TASK DETAILS: Please state the number of lines in the records below that contain the string "одной", and nothing further.

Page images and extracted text
━━━━━━

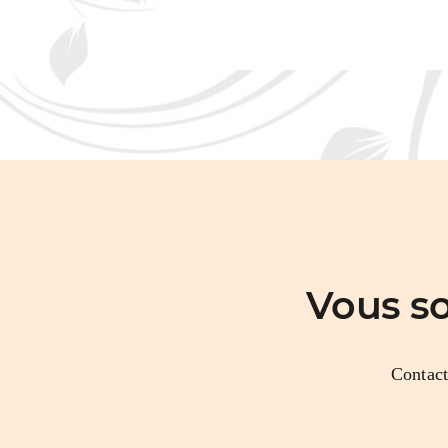
Vous s
Contact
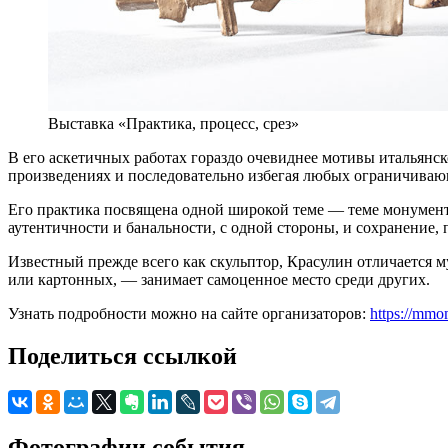
Выставка «Практика, процесс, срез»
В его аскетичных работах гораздо очевиднее мотивы итальянск
произведениях и последовательно избегая любых ограничивающ
Его практика посвящена одной широкой теме — теме монумент
аутентичности и банальности, с одной стороны, и сохранение,
Известный прежде всего как скульптор, Красулин отличается 
или картонных, — занимает самоценное место среди других.
Узнать подробности можно на сайте организаторов:
https://mmo
Поделиться ссылкой
Фотографии события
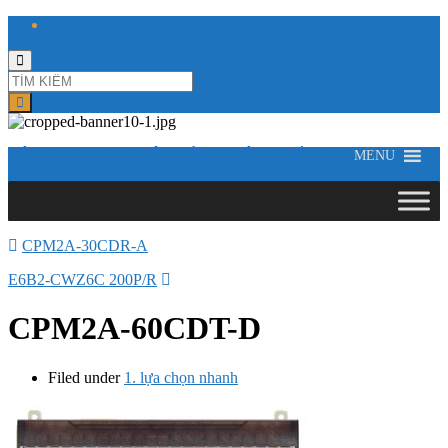
Toggle
search
form
CÔNG TY TNHH ĐIỆN VÀ TỰ ĐỘNG HÓA HƯNG LONG
MENU
CPM2A-30CDR-A
E6B2-CWZ6C 200P/R
CPM2A-60CDT-D
Filed under
1. lựa chọn nhanh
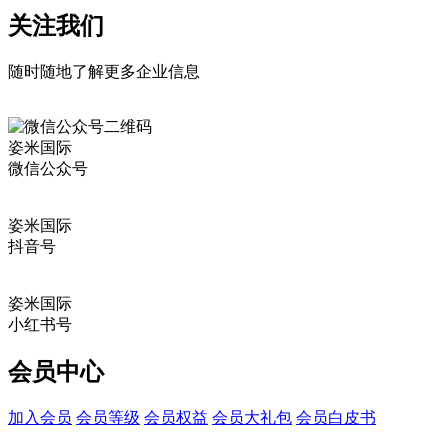
关注我们
随时随地了解更多企业信息
姿米国际
微信公众号
姿米国际
抖音号
姿米国际
小红书号
会员中心
加入会员
会员等级
会员权益
会员大礼包
会员白皮书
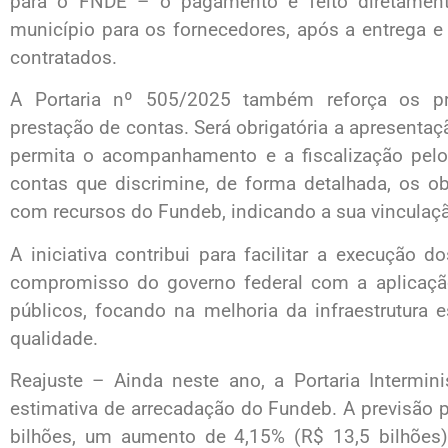
para o FNDE – o pagamento é feito diretamen
município para os fornecedores, após a entrega 
contratados.
A Portaria nº 505/2025 também reforça os pri
prestação de contas. Será obrigatória a apresent
permita o acompanhamento e a fiscalização pelo
contas que discrimine, de forma detalhada, os o
com recursos do Fundeb, indicando a sua vinculaçã
A iniciativa contribui para facilitar a execução
compromisso do governo federal com a aplicação
públicos, focando na melhoria da infraestrutura
qualidade.
Reajuste – Ainda neste ano, a Portaria Intermin
estimativa de arrecadação do Fundeb. A previsão 
bilhões, um aumento de 4,15% (R$ 13,5 bilhões)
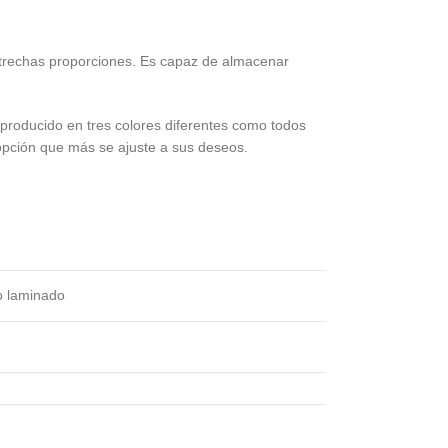
estrechas proporciones. Es capaz de almacenar
o producido en tres colores diferentes como todos
a opción que más se ajuste a sus deseos.
no laminado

━━━━━━

RESPONSE AREA: 2